Write a function in C language that:
Takes as its only parameter a sentence stored in a string (e.g., "This is a short sentence.").
Returns a string consisting of the number of characters in each word (including punctuation), with spaces separating the numbers. (e.g., "4 2 1 5 9").
I wrote the following program:
int main()
{
char* output;
char *input = "My name is Pranay Godha";
output = numChar(input);
printf("output : %s",output);
getch();
return 0;
}
char* numChar(char* str)
{
int len = strlen(str);
char* output = (char*)malloc(sizeof(char)*len);
char* out = output;
int count = 0;
while(*str != '\0')
{
if(*str != ' ' )
{
count++;
}
else
{
*output = count+'0';
output++;
*output = ' ';
output++;
count = 0;
}
str++;
}
*output = count+'0';
output++;
*output = '\0';
return out;
}
I was just wondering that I am allocating len amount of memory for output string which I feel is more than I should have allocated hence there is some wasting of memory. Can you please tell me what can I do to make it more memory efficient?
I see lots of little bugs. If I were your instructor, I'd grade your solution at "C-". Here's some hints on how to turn it into "A+".
char* output = (char*)malloc(sizeof(char)*len);
Two main issues with the above line. For starters, you are forgetting to "free" the memory you allocate. But that's easily forgiven.
Actual real bug. If your string was only 1 character long (e.g. "x"), you would only allocate one byte. But you would likely need to copy two bytes into the string buffer. a '1' followed by a null terminating '\0'. The last byte gets copied into invalid memory. :(
Another bug:
*output = count+'0';
What happens when "count" is larger than 9? If "count" was 10, then *output gets assigned a colon, not "10".

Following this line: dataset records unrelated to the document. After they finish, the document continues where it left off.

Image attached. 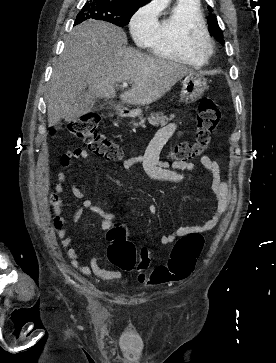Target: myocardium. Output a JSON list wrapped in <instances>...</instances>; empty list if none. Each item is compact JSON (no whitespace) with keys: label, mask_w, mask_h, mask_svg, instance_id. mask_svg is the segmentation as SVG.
Instances as JSON below:
<instances>
[{"label":"myocardium","mask_w":276,"mask_h":363,"mask_svg":"<svg viewBox=\"0 0 276 363\" xmlns=\"http://www.w3.org/2000/svg\"><path fill=\"white\" fill-rule=\"evenodd\" d=\"M202 36L205 41V46L201 47L197 43V39ZM186 46L188 51L198 58L206 61L213 53V40L206 28L193 26L188 30L186 36Z\"/></svg>","instance_id":"myocardium-1"}]
</instances>
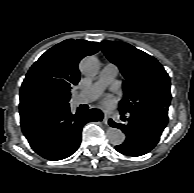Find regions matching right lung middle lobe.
<instances>
[{
    "label": "right lung middle lobe",
    "instance_id": "obj_1",
    "mask_svg": "<svg viewBox=\"0 0 194 193\" xmlns=\"http://www.w3.org/2000/svg\"><path fill=\"white\" fill-rule=\"evenodd\" d=\"M69 100L70 97L60 99H42L33 108L24 107L22 110L20 109V114L32 113L33 109H35L36 111H40L63 107L69 104Z\"/></svg>",
    "mask_w": 194,
    "mask_h": 193
}]
</instances>
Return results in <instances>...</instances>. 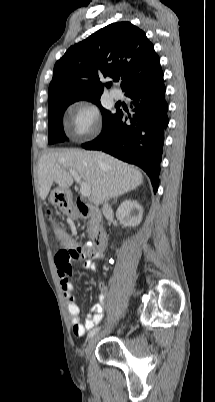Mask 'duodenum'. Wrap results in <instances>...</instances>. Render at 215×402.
<instances>
[{"label": "duodenum", "instance_id": "obj_1", "mask_svg": "<svg viewBox=\"0 0 215 402\" xmlns=\"http://www.w3.org/2000/svg\"><path fill=\"white\" fill-rule=\"evenodd\" d=\"M70 213L75 218H92L96 222H99L101 219L100 213L81 198L76 199ZM108 240V235L104 231L99 230L95 235L94 243L98 248L103 249L107 246Z\"/></svg>", "mask_w": 215, "mask_h": 402}]
</instances>
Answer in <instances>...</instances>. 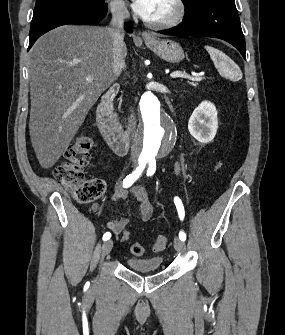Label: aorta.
<instances>
[{
  "mask_svg": "<svg viewBox=\"0 0 285 335\" xmlns=\"http://www.w3.org/2000/svg\"><path fill=\"white\" fill-rule=\"evenodd\" d=\"M139 112H142L141 125L134 128L138 137L142 160H162L173 152L177 137L180 136L176 119H169L166 112L165 95H157L156 90H139Z\"/></svg>",
  "mask_w": 285,
  "mask_h": 335,
  "instance_id": "1",
  "label": "aorta"
}]
</instances>
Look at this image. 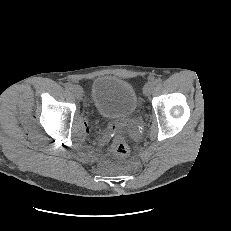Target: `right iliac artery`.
Returning <instances> with one entry per match:
<instances>
[{"label":"right iliac artery","mask_w":231,"mask_h":231,"mask_svg":"<svg viewBox=\"0 0 231 231\" xmlns=\"http://www.w3.org/2000/svg\"><path fill=\"white\" fill-rule=\"evenodd\" d=\"M65 88L66 89H71L72 88V84L71 83H65Z\"/></svg>","instance_id":"obj_1"}]
</instances>
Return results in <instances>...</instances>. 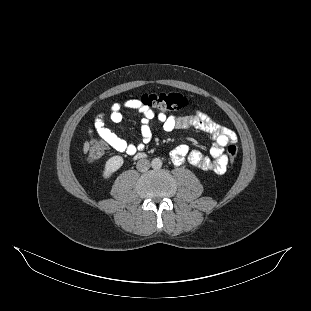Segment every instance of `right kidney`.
Masks as SVG:
<instances>
[{
    "mask_svg": "<svg viewBox=\"0 0 311 311\" xmlns=\"http://www.w3.org/2000/svg\"><path fill=\"white\" fill-rule=\"evenodd\" d=\"M123 158L121 156L111 157L105 164V169L103 171V177L109 178L112 173L117 171L123 165Z\"/></svg>",
    "mask_w": 311,
    "mask_h": 311,
    "instance_id": "ca27d5eb",
    "label": "right kidney"
}]
</instances>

Start by writing a function that just counts the number of words in a string. Assign the result of this function to a variable call num_of_words.
Since you could very well have words longer than 9 characters, so some words will have two or more digits for output. And you need to account for the "space" between each number. And don't forget the trailing "null" byte.
If you think about the case in which a 1-byte unsigned integer can have at most 3 chars in a string representation ('0'..'255') not including the null char or negative numbers, then sizeof(int)*3 is a reasonable estimate of the maximum string length for an integer representation (not including a null char). As such, the amount of memory you need to alloc is:
num_of_words = countWords(str);
num_of_spaces = (num_of_words > 0) ? (num_of_words - 1) : 0;
output = malloc(num_of_spaces + sizeof(int)*3*num_of_words + 1); // +1 for null char
So that's a pretty decent memory allocation estimate, but it will definitely allocate enough memory in all scenarios.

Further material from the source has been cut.